The result is this campaign to “otherize” Mr. Obama. Nobody needs to point out that he is black, but there’s a persistent effort to exaggerate other differences, to de-Americanize him.
Raising doubts about a candidate based on the religion of his grandfather is toxic and profoundly un-American, cracking the melting pot we emerged from. Someday people will look back at the innuendoes about Mr. Obama with the same disgust with which we regard the smears of Al Smith as a Catholic candidate in 1928.
I’m writing in part out of a sense of personal responsibility. Those who suggest that Mr. Obama is a Muslim — as if that in itself were wrong — regularly cite my own columns, especially an interview last year in which I asked him about Islam and his boyhood in Indonesia. In that interview, Mr.
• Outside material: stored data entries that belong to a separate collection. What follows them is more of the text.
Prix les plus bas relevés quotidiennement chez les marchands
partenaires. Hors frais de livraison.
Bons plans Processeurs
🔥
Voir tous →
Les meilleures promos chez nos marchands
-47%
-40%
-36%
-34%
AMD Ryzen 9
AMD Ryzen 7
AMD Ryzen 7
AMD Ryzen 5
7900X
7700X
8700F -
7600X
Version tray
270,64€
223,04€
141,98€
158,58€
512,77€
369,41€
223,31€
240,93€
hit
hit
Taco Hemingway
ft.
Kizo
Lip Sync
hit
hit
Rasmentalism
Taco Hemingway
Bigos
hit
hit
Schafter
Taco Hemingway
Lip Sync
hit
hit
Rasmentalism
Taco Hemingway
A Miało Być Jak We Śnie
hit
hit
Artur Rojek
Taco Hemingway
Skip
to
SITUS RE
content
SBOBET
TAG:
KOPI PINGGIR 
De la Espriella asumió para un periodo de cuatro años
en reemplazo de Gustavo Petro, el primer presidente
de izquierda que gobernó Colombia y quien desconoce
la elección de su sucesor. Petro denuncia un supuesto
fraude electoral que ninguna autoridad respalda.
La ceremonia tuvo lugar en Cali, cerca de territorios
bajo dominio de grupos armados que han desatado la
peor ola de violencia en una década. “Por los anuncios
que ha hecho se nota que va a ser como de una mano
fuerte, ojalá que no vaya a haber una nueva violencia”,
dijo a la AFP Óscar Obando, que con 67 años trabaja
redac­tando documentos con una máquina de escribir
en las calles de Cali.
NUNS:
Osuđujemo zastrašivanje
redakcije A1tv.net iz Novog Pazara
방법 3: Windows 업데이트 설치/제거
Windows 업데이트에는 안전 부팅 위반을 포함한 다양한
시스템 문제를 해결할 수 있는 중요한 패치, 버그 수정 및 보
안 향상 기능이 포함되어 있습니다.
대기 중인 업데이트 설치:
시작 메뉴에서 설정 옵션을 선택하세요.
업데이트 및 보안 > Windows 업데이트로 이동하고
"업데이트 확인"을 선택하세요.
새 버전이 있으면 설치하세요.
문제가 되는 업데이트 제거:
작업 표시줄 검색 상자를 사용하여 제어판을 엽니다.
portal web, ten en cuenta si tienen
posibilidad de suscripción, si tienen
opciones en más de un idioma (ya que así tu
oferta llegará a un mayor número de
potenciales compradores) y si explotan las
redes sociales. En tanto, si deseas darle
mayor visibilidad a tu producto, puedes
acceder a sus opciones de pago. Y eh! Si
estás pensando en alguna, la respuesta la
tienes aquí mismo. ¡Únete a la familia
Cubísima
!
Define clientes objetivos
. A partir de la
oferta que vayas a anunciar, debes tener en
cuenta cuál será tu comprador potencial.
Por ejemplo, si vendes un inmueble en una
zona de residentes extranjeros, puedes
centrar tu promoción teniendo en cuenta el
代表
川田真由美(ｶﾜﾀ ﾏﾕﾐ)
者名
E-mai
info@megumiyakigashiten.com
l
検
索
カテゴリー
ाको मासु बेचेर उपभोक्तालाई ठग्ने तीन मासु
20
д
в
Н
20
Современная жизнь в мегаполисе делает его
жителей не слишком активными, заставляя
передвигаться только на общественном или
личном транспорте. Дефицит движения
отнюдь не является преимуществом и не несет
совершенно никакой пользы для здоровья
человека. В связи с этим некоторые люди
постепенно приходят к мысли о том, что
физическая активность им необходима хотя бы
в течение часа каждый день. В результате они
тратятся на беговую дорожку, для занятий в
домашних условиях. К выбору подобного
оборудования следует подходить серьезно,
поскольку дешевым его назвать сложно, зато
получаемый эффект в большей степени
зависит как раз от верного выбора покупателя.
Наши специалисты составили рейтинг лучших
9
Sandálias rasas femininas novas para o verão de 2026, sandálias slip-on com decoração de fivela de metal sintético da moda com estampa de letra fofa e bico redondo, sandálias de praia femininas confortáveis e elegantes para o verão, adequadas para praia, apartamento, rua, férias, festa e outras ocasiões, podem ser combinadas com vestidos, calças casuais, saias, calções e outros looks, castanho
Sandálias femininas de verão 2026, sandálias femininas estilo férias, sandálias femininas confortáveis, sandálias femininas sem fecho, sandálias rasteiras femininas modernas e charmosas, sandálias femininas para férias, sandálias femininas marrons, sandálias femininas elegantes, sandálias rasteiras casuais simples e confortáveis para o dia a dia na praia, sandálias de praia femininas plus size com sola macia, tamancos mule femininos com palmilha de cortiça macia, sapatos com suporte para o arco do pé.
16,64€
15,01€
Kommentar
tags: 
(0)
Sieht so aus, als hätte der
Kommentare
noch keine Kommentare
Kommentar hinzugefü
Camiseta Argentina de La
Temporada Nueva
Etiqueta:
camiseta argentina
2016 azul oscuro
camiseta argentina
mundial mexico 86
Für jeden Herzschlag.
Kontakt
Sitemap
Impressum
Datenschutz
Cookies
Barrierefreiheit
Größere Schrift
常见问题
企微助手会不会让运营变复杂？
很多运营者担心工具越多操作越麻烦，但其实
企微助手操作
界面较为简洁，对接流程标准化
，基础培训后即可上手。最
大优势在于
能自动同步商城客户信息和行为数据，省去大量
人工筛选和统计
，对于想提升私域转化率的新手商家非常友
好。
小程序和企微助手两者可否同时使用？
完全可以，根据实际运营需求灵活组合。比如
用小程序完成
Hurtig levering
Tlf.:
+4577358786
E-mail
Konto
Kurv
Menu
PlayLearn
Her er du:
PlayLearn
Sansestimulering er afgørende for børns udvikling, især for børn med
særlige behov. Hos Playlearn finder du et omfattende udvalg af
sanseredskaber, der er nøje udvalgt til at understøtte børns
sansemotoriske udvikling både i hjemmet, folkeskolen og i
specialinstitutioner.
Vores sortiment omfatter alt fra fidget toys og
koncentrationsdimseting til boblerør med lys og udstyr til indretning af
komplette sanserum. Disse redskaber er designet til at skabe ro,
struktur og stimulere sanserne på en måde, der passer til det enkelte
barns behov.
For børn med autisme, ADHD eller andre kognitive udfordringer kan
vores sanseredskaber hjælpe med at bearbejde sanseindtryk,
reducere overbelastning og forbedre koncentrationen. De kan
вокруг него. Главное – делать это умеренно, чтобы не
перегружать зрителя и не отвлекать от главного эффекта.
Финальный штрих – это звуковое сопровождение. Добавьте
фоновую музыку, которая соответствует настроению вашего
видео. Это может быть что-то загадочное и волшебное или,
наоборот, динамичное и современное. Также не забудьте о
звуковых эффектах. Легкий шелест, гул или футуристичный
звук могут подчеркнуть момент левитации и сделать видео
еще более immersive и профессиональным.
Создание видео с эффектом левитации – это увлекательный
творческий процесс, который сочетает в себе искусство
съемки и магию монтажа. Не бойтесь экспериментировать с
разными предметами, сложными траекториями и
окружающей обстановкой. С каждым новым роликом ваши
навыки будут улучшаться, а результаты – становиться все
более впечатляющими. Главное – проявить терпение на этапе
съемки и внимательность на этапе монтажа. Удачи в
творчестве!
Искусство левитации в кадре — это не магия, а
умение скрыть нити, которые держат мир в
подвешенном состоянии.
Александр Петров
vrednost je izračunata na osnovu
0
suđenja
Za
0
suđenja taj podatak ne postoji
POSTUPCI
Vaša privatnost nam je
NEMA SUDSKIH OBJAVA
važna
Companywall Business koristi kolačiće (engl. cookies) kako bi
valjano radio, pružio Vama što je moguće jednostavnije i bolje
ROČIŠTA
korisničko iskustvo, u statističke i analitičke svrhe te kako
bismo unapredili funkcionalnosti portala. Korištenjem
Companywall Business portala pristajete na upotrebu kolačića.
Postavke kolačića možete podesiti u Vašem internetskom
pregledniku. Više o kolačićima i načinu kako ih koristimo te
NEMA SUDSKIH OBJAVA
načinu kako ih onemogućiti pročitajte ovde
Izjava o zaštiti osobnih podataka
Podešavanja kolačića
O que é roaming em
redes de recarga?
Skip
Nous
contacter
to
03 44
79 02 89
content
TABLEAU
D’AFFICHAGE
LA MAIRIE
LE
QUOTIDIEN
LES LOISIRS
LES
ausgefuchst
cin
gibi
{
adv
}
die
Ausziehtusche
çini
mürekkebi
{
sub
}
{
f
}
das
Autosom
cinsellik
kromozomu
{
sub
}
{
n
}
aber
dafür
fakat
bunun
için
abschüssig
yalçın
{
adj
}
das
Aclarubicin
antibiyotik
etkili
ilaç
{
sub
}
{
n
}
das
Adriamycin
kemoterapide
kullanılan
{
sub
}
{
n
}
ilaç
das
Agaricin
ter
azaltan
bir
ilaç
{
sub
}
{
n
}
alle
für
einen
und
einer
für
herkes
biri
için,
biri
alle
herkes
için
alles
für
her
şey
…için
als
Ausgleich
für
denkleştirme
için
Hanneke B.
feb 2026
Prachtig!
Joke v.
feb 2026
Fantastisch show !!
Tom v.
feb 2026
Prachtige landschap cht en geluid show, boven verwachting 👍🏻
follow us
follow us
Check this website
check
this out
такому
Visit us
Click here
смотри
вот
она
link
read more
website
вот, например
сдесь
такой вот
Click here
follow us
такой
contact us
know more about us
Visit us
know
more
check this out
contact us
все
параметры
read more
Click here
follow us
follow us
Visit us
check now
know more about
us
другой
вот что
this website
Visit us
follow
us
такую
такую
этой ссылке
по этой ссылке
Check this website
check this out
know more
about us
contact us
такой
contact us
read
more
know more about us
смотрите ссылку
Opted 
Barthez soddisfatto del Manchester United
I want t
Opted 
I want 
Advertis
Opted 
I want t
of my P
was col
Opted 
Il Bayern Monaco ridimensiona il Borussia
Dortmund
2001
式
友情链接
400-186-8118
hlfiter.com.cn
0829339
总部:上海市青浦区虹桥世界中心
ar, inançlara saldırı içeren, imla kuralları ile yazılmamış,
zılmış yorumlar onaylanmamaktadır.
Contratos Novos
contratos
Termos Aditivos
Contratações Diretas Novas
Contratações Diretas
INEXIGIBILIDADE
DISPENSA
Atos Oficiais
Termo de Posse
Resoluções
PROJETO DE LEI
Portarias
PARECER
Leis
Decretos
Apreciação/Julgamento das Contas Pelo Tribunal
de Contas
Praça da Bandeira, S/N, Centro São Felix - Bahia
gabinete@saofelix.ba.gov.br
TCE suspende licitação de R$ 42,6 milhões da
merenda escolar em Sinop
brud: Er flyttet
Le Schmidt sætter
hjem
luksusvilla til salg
Obama praised the Arabic call to prayer as “one of the prettiest sounds on earth at sunset,” and he repeated the opening of it.
This should surprise no one: the call to prayer blasts from mosque loudspeakers five times a day, and Mr. Obama would have had to have been deaf not to learn the words as a child. But critics, like Jerome Corsi, whose book denouncing Mr. Obama, “The Obama Nation,” is No. 2 on the New York Times best-seller list, quote from that column to argue that Mr. Obama has mysterious ties to Islam. I feel a particular obligation not to let my own writing be twisted so as to inflame bigotry and xenophobia.
Journalists need to do more than call the play-by-play this election cycle. We also need to blow the whistle on such egregious fouls calculated to undermine the political process and magnify the ugliest prejudices that our nation has done so much to overcome.